Monday, June 10, 2013

The King of the Franks part 8








After hiding in a hallow log, in the morning I walked on, at a more frantic pace.  I had to leave the trail, and cut through the dense growth; the slow going only made me more frenetic, more desirous to move.   
Then I reached a broad clearing.  Reaching such a place was both the promise and great danger of the tropical forest: the unexpected was upon you before you had time to react.  There were several women collecting twigs.  I screamed to them in the little dialect I knew.  They saw me and their blank expressions congealed to horror.  The white skin, disheveled hair, the eyeglasses covered by sweat and grim, it was the very image of the forest devil, or perhaps less supernatural: a simple intruder, a natural enough phenomenon, but to be feared as much as any specter.  Strangers brought great peril.  
 And for these people, the Muslims of the mountains, the stranger required protection, and the succor he demanded was a curse.  They scattered and I chased them.  At first, I could not tell which one I would be upon first, but then I had one by the arm.  I began to speak rapidly to her in English and French.  Her face was contorted.  I squeezed her arm too tightly.  Here, I held a Muslim woman in my arms, and I broke two taboos, one from Islam, touching a woman who is not family and one from Africa, a lack of civility.   
She rightly began to scream, saying something in dialect with great effort, as if squeezing an object out of her lungs, through her mouth, beyond her teeth; then she began to say, in French, with great breaths in between, “He, marabout… He, marabout,” and I felt a flutter of movement behind me and let her go, and she fled into the shield of high scrub which surrounded us. 

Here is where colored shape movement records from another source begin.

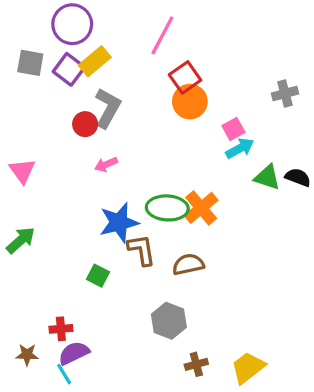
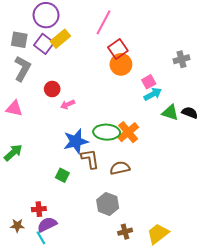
gray L-shape: (108, 108) -> (22, 68), moved
red circle: (85, 124) -> (52, 89), moved
pink triangle: (22, 171) -> (14, 109), turned -42

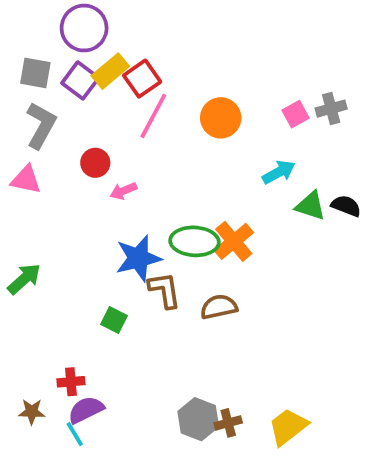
pink line: (103, 22) -> (153, 116), moved
red square: (118, 49) -> (142, 79), moved
pink square: (149, 82) -> (296, 114), moved
pink triangle: (14, 109) -> (26, 180), moved
gray hexagon: (108, 204) -> (198, 419), moved

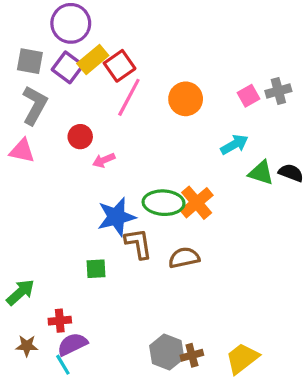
green arrow: (24, 279) -> (20, 292), moved
green square: (114, 320) -> (96, 269), turned -30

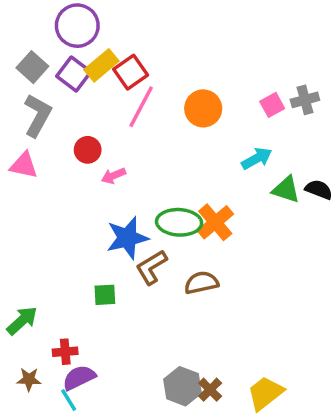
gray square: (30, 61) -> (32, 67), turned 32
brown L-shape: (138, 244) -> (151, 267), turned -112
brown cross: (192, 355) -> (210, 390), turned -30

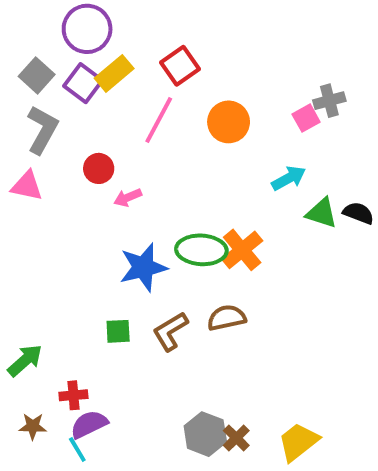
red square: (131, 72) -> (180, 66), moved
gray cross: (305, 100) -> (329, 101), moved
brown L-shape: (151, 267) -> (170, 331), moved

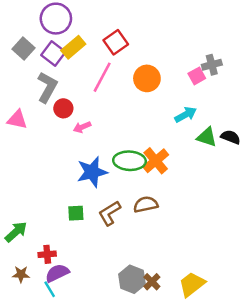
gray L-shape: (42, 130) -> (47, 87), moved

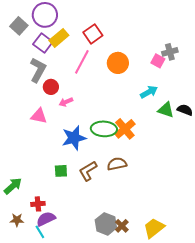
gray square: (23, 48) -> (19, 26), moved
pink square: (197, 76) -> (158, 61), turned -32
pink triangle: (17, 120) -> (39, 116), moved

Behind me was a man out of one of Charles’ childhood photos.  Small, brown, dressed in a tan robe shiny from over washing, he had a small round head shaped like a dumpling, a face composed of alternating lines and creases, and a long, tangled white beard which framed his face like a border of snow around a fissured brown stone.    
Around his shoulder hung a dry leather bag, bulging with herbs, collected recently, damp with dew.  This was a Muslim marabout, the heroes of Charles’ youth, the mediator between this world and the next.  But for the Muslim lack of adornment, and the prayer beads, he was indistinguishable from the native version of the same functionary.  This was Islam’s foray into the jungle and here stood in front of me the results.  Islam had been extruded through a unique African cipher and the “witch doctor” had emerged with these distinctive Muslim markings.  If you removed this man from this forest and flew him to Mecca, he would wilt and die. 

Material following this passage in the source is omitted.